The other mechanism blocks the degradation of bradykinin to lower blood pressure by decreasing peripheral vascular resistance.
Indications for Use:
- Hypertension (High blood pressure)
- Heart failure
- Left Ventricular Dysfunction
- Diabetic Nephropathy (Diabetic kidney disease)

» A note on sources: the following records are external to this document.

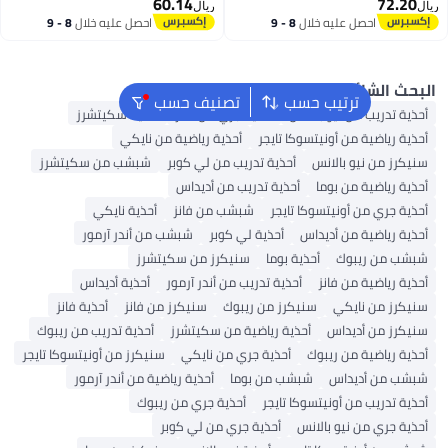
60.14
ريال
احصل عليه خلال
8 - 9
احصل عليه خلال
8 - 9
اغسطس
اغسطس
لشائع
ترتيب حسب
تصنيف حسب
يب من نيو بالانس
أحذية جري من فانز
أحذية سكيتشرز
ضية من أونيتسوكا تايجر
أحذية رياضية من نايكي
ن نيو بالانس
أحذية تدريب من لي كوبر
شبشب من سكيتشرز
ضية من بوما
أحذية تدريب من أديداس
ي من أونيتسوكا تايجر
شبشب من فانز
أحذية نايكي
اضية من أديداس
أحذية لي كوبر
شبشب من أندر آرمور
 ريبوك
أحذية بوما
سنيكرز من سكيتشرز
ضية من فانز
أحذية تدريب من أندر آرمور
أحذية أديداس
ن نايكي
سنيكرز من ريبوك
سنيكرز من فانز
أحذية فانز
ن أديداس
أحذية رياضية من سكيتشرز
أحذية تدريب من ريبوك
اضية من ريبوك
أحذية جري من نايكي
سنيكرز من أونيتسوكا تايجر
 أديداس
شبشب من بوما
أحذية رياضية من أندر آرمور
يب من أونيتسوكا تايجر
أحذية جري من ريبوك
ي من نيو بالانس
أحذية جري من لي كوبر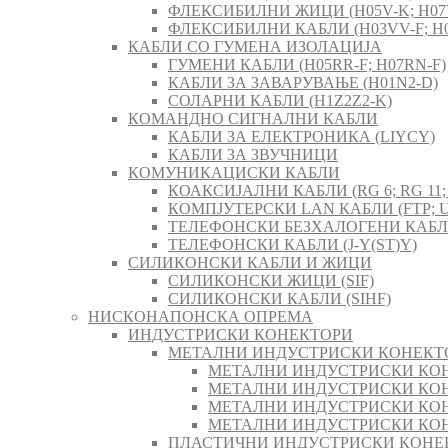
ФЛЕКСИБИЛНИ ЖИЦИ (H05V-K; H07
ФЛЕКСИБИЛНИ КАБЛИ (H03VV-F; H0
КАБЛИ СО ГУМЕНА ИЗОЛАЦИЈА
ГУМЕНИ КАБЛИ (H05RR-F; H07RN-F)
КАБЛИ ЗА ЗАВАРУВАЊЕ (H01N2-D)
СОЛАРНИ КАБЛИ (H1Z2Z2-K)
КОМАНДНО СИГНАЛНИ КАБЛИ
КАБЛИ ЗА ЕЛЕКТРОНИКА (LIYCY)
КАБЛИ ЗА ЗВУЧНИЦИ
КОМУНИКАЦИСКИ КАБЛИ
КОАКСИЈАЛНИ КАБЛИ (RG 6; RG 11; 
КОМПЈУТЕРСКИ LAN КАБЛИ (FTP; U
ТЕЛЕФОНСКИ БЕЗХАЛОГЕНИ КАБЛИ 
ТЕЛЕФОНСКИ КАБЛИ (J-Y(ST)Y)
СИЛИКОНСКИ КАБЛИ И ЖИЦИ
СИЛИКОНСКИ ЖИЦИ (SIF)
СИЛИКОНСКИ КАБЛИ (SIHF)
НИСКОНАПОНСКА ОПРЕМА
ИНДУСТРИСКИ КОНЕКТОРИ
МЕТАЛНИ ИНДУСТРИСКИ КОНЕКТ
МЕТАЛНИ ИНДУСТРИСКИ КОН
МЕТАЛНИ ИНДУСТРИСКИ КОН
МЕТАЛНИ ИНДУСТРИСКИ КОН
МЕТАЛНИ ИНДУСТРИСКИ КОН
ПЛАСТИЧНИ ИНДУСТРИСКИ КОНЕ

Note: The above FDA approved indications vary among members of the ACE inhibitor drug class.
Common Adverse Effects
- Hypotension (Low Blood Pressure)
- Decreased Kidney Function
- Hyperkalemia (High Blood Potassium)
- Cough
- Anemia (low red blood cell count)
- Angioedema
Avoid Use in the Following Populations
- Pregnant women
- Women not using contraception2
Fitness Related Physiological Effects
Physiologic Factor | Effect |
---|---|
Heart Rate | Slight Increase2 |
Blood pressure | Decrease1 |
Cardiac Output | Increase2 |
Stroke Volume | Increase2 |
Vascular Resistance | Decrease1 |
Plasma Volume | No Effect2 |
Endurance | No Effect2 |
List of ACE Inhibitors
- Benazepril (Lotensin)
- Captopril (Capopten)
- Enalapril (Epaned, Vasotec)
- Fosinopril (Monopril)
- Lisinopril (Prinivil, Qbrelis, Zestril)
- Moexipril (Univasc)
- Perindopril (Aceon)
- Quinapril (Accupril)
- Ramipril (Altace)
- Trendolapril (Mavik)
REFERENCES
- Katzung, B., & Trevor, A. J. (2015). Basic and clinical pharmacology (13E). New York: Mcgraw-Hill.
- Niedfeldt, MW. Managing Hypertension in Athletes and Physically Active Patients. American Family Physician 2002; 66(3):445-452.